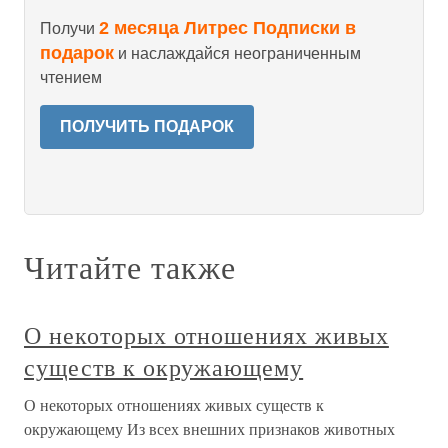
2 месяца Литрес Подписки в
Получи
подарок
и наслаждайся неограниченным
чтением
ПОЛУЧИТЬ ПОДАРОК
Читайте также
О некоторых отношениях живых
существ к окружающему
О некоторых отношениях живых существ к
окружающему Из всех внешних признаков животных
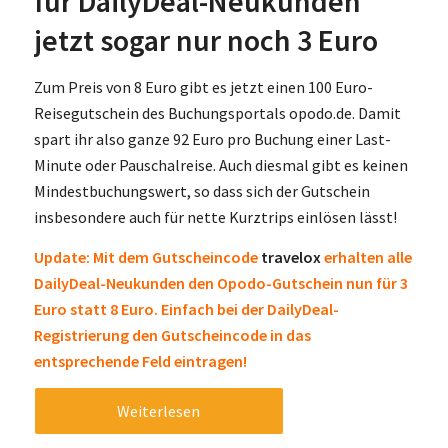
für DailyDeal-Neukunden
jetzt sogar nur noch 3 Euro
Zum Preis von 8 Euro gibt es jetzt einen 100 Euro-
Reisegutschein des Buchungsportals opodo.de. Damit
spart ihr also ganze 92 Euro pro Buchung einer Last-
Minute oder Pauschalreise. Auch diesmal gibt es keinen
Mindestbuchungswert, so dass sich der Gutschein
insbesondere auch für nette Kurztrips einlösen lässt!
Update: Mit dem Gutscheincode
travelox
erhalten alle
DailyDeal-Neukunden den Opodo-Gutschein nun für 3
Euro statt 8 Euro. Einfach bei der DailyDeal-
Registrierung den Gutscheincode in das
entsprechende Feld eintragen!
Weiterlesen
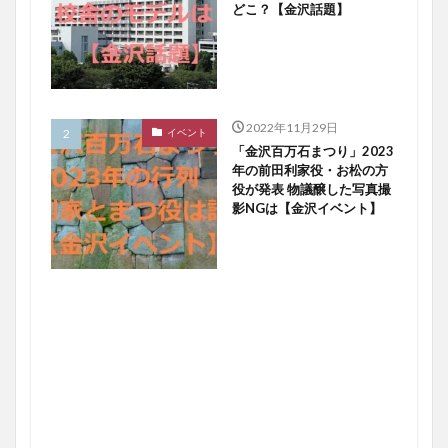
どこ？【金沢話題】
2022年11月29日
イベント
「金沢百万石まつり」2023
年の前田利家役・お松の方
役が発表 物議醸した写真撮
影NGは【金沢イベント】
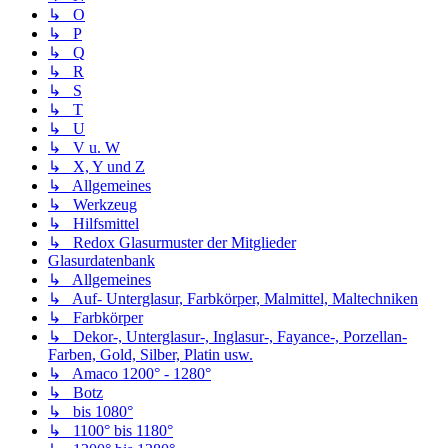
↳ O
↳ P
↳ Q
↳ R
↳ S
↳ T
↳ U
↳ V u. W
↳ X, Y und Z
↳ Allgemeines
↳ Werkzeug
↳ Hilfsmittel
↳ Redox Glasurmuster der Mitglieder
Glasurdatenbank
↳ Allgemeines
↳ Auf- Unterglasur, Farbkörper, Malmittel, Maltechniken
↳ Farbkörper
↳ Dekor-, Unterglasur-, Inglasur-, Fayance-, Porzellan-
Farben, Gold, Silber, Platin usw.
↳ Amaco 1200° - 1280°
↳ Botz
↳ bis 1080°
↳ 1100° bis 1180°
----
■ TASK: All the material above should be written out exactly, with images omitted.

■ SOLUTION:
2 месяца Литрес Подписки в
Получи
подарок
и наслаждайся неограниченным
чтением
ПОЛУЧИТЬ ПОДАРОК
Читайте также
О некоторых отношениях живых
существ к окружающему
О некоторых отношениях живых существ к
окружающему Из всех внешних признаков животных
für DailyDeal-Neukunden
jetzt sogar nur noch 3 Euro
Zum Preis von 8 Euro gibt es jetzt einen 100 Euro-
Reisegutschein des Buchungsportals opodo.de. Damit
spart ihr also ganze 92 Euro pro Buchung einer Last-
Minute oder Pauschalreise. Auch diesmal gibt es keinen
Mindestbuchungswert, so dass sich der Gutschein
insbesondere auch für nette Kurztrips einlösen lässt!
Update: Mit dem Gutscheincode
travelox
erhalten alle
DailyDeal-Neukunden den Opodo-Gutschein nun für 3
Euro statt 8 Euro. Einfach bei der DailyDeal-
Registrierung den Gutscheincode in das
entsprechende Feld eintragen!
Weiterlesen
どこ？【金沢話題】
2022年11月29日
イベント
「金沢百万石まつり」2023
年の前田利家役・お松の方
役が発表 物議醸した写真撮
影NGは【金沢イベント】
↳ O
↳ P
↳ Q
↳ R
↳ S
↳ T
↳ U
↳ V u. W
↳ X, Y und Z
↳ Allgemeines
↳ Werkzeug
↳ Hilfsmittel
↳ Redox Glasurmuster der Mitglieder
Glasurdatenbank
↳ Allgemeines
↳ Auf- Unterglasur, Farbkörper, Malmittel, Maltechniken
↳ Farbkörper
↳ Dekor-, Unterglasur-, Inglasur-, Fayance-, Porzellan-
Farben, Gold, Silber, Platin usw.
↳ Amaco 1200° - 1280°
↳ Botz
↳ bis 1080°
↳ 1100° bis 1180°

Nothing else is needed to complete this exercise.